*** GIVEN DATA ***

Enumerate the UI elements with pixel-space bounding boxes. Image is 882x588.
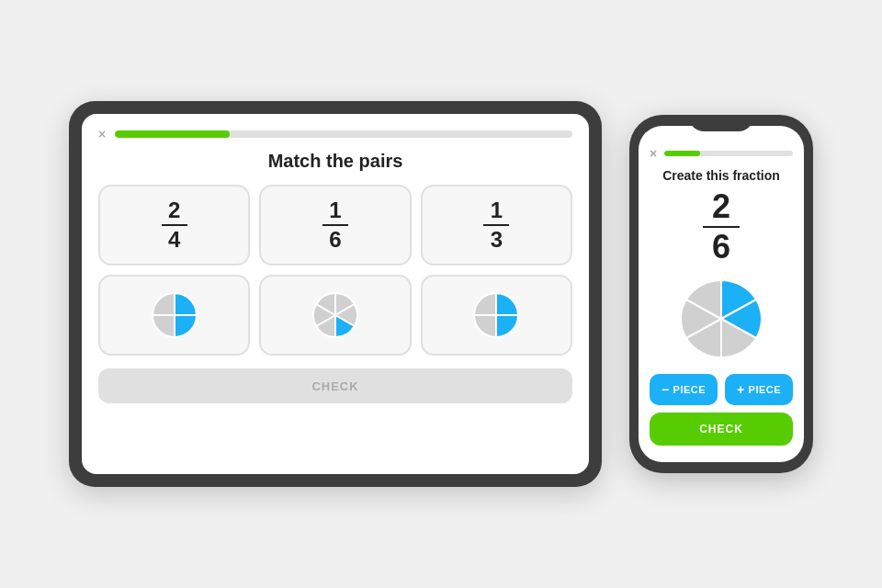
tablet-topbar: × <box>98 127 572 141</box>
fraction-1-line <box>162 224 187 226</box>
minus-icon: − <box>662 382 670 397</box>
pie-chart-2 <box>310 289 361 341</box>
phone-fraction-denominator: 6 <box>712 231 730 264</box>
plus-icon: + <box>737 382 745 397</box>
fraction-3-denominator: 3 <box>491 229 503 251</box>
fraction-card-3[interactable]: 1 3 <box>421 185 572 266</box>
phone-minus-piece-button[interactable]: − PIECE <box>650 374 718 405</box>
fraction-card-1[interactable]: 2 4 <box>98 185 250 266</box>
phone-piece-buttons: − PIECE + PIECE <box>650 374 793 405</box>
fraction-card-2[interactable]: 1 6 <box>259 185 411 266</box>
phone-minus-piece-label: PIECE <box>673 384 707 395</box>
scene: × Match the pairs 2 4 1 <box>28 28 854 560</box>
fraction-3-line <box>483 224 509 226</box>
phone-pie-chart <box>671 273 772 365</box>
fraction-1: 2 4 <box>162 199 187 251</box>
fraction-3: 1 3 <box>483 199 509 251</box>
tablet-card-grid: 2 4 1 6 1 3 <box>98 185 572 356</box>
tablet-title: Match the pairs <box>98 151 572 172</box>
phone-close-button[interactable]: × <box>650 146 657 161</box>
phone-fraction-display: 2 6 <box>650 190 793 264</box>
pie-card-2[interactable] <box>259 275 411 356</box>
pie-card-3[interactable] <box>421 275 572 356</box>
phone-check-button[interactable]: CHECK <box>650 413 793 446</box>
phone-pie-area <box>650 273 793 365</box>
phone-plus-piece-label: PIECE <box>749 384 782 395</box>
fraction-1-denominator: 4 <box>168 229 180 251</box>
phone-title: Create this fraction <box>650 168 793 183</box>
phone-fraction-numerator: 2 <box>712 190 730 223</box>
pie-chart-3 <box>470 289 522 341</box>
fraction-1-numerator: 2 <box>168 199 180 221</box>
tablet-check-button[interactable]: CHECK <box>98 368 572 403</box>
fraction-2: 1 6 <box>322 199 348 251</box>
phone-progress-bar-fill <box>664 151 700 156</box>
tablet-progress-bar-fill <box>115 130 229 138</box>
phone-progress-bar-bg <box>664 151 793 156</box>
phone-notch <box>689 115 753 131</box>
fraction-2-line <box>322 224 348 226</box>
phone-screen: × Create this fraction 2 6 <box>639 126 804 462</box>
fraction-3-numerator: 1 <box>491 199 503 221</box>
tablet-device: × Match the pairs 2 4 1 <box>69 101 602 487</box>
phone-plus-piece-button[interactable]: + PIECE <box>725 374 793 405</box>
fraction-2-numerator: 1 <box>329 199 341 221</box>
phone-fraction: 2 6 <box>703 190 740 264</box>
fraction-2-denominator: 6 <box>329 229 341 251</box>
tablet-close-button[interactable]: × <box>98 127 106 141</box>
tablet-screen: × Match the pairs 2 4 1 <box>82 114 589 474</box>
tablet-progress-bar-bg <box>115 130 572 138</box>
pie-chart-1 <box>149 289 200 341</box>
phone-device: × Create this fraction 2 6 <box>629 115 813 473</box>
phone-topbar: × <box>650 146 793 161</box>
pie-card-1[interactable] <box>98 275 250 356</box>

*** End of GIVEN DATA ***
*** GIVEN DATA ***

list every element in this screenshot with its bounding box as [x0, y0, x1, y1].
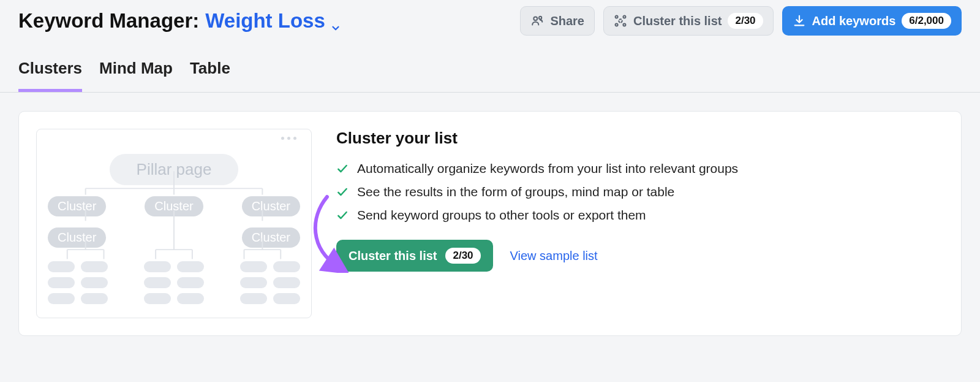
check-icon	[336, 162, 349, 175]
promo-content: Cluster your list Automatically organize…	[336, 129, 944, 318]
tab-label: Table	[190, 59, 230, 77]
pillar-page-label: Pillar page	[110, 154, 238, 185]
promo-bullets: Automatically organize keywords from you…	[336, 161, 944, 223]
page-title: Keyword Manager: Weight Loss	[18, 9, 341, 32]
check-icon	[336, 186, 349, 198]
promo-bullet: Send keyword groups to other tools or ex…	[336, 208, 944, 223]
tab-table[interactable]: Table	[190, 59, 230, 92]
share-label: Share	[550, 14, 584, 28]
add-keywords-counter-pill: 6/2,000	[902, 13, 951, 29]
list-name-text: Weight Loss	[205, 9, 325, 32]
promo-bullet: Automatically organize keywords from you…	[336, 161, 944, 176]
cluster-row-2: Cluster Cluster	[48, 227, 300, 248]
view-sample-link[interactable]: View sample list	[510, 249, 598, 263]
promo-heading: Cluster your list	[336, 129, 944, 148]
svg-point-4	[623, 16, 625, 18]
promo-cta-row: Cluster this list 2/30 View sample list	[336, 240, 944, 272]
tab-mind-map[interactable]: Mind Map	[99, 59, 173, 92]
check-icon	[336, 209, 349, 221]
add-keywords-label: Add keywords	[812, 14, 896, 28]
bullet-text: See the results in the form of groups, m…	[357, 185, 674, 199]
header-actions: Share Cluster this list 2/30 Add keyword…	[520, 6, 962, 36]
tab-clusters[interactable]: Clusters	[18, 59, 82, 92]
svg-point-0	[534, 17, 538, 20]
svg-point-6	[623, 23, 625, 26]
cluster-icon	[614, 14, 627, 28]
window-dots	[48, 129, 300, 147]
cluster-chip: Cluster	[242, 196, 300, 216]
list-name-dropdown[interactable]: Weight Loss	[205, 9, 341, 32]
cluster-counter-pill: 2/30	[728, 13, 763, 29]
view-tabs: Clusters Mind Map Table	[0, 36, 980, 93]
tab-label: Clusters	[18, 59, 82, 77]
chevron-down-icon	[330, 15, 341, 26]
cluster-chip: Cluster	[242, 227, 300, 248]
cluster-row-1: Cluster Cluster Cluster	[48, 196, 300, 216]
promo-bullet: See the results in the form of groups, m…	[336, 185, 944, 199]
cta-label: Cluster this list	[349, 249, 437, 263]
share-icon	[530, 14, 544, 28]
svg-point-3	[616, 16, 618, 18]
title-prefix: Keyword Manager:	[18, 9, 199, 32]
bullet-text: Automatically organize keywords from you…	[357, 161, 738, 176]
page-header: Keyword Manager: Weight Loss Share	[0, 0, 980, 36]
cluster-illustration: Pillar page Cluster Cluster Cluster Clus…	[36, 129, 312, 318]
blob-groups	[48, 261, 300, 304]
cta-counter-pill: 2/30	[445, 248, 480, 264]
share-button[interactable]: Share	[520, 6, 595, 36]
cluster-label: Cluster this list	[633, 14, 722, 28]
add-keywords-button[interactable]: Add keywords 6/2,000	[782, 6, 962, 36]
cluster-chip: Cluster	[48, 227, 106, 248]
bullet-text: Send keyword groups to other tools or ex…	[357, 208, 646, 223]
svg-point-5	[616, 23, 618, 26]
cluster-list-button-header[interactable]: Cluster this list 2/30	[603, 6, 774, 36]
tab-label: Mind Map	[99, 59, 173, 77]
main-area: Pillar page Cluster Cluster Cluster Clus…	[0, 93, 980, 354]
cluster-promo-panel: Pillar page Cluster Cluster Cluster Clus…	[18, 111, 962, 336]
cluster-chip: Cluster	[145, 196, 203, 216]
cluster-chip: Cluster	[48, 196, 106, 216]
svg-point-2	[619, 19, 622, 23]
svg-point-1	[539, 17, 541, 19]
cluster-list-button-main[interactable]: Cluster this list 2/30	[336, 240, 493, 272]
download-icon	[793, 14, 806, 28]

*** End of GIVEN DATA ***

▶ [WORK TO COMPLETE]
Look over the records above and copy each line that includes the string "other".

▶ [FINAL ANSWER]
promo-bullet: Send keyword groups to other tools or ex…	[336, 208, 944, 223]
bullet-text: Send keyword groups to other tools or ex…	[357, 208, 646, 223]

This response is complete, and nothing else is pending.